Mario’s Patch (in PR #6832):
def _make_split_generators_kwargs(self, prepare_split_kwargs):
# Pass `pipeline` into `_split_generators()` from `prepare_split_kwargs` if
# it's in the call signature of `_split_generators()`.
# This allows for global preprocessing in beam.
split_generators_kwargs = {}
if "pipeline" in inspect.signature(self._split_generators).parameters:
split_generators_kwargs["pipeline"] = prepare_split_kwargs["pipeline"]
split_generators_kwargs.update(super()._make_split_generators_kwargs(prepare_split_kwargs))
return split_generators_kwargs
In the latest main(in my fork and og repo's main):
def _make_split_generators_kwargs(self, prepare_split_kwargs):
"""Get kwargs for `self._split_generators()` from `prepare_split_kwargs`."""
splits = prepare_split_kwargs.pop("splits", None)
if self._supports_partial_generation():
return {"splits": splits}
return {}
It enables passing splits into _split_generators() only for builders that support it(if i am not wrong..). So ignored Beam logic for now!
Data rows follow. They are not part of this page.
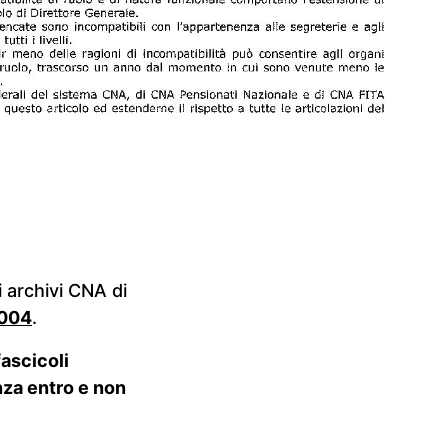
i archivi CNA di
2004
.
fascicoli
nza entro e non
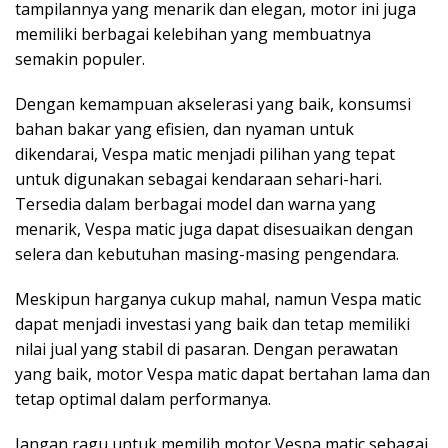
tampilannya yang menarik dan elegan, motor ini juga
memiliki berbagai kelebihan yang membuatnya
semakin populer.
Dengan kemampuan akselerasi yang baik, konsumsi
bahan bakar yang efisien, dan nyaman untuk
dikendarai, Vespa matic menjadi pilihan yang tepat
untuk digunakan sebagai kendaraan sehari-hari.
Tersedia dalam berbagai model dan warna yang
menarik, Vespa matic juga dapat disesuaikan dengan
selera dan kebutuhan masing-masing pengendara.
Meskipun harganya cukup mahal, namun Vespa matic
dapat menjadi investasi yang baik dan tetap memiliki
nilai jual yang stabil di pasaran. Dengan perawatan
yang baik, motor Vespa matic dapat bertahan lama dan
tetap optimal dalam performanya.
Jangan ragu untuk memilih motor Vespa matic sebagai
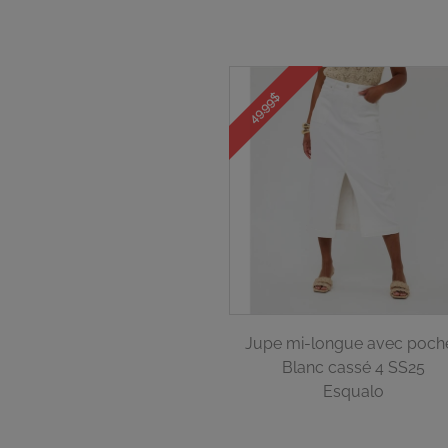
49.99$
Jupe mi-longue avec poch
Blanc cassé 4 SS25
Esqualo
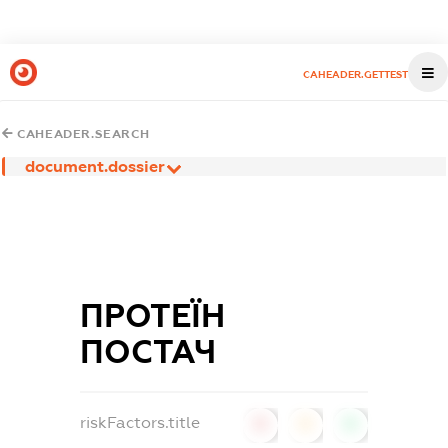
CAHEADER.GETTEST
CAHEADER.SEARCH
document.dossier
ПРОТЕЇН
ПОСТАЧ
riskFactors.title
0
0
0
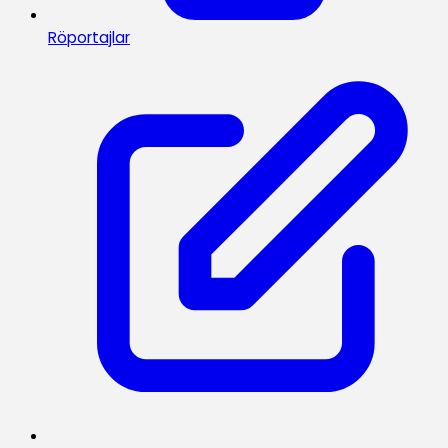
Röportajlar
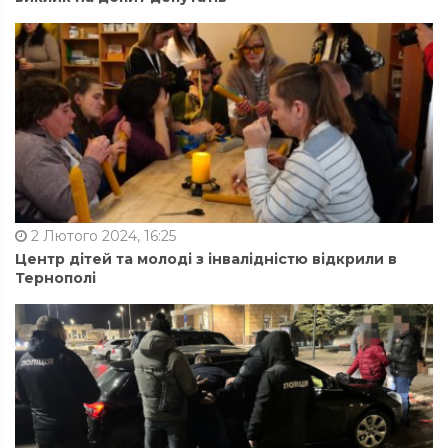
2 Лютого 2024, 16:25
Центр дітей та молоді з інвалідністю відкрили в
Тернополі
Awesome ! btw we can modify the GeneratorBasedBuilder and ArrowBasedBuilder if needed now that custom loading scripts are not supported anymore :)
I'll review this in a bit
@lhoestq @ArjunJagdale is this still work in progress or is just a review missing? Anything I can help with here? This would indeed be a cool feature
I did a preliminary pass and it looks good but we should check the CI, could you run make style @ArjunJagdale so we can run the CI ?
Done! Also some parts may be incomplete because I had to focus on important exams and semester activities so couldn’t finish the work fully. I will still try my best.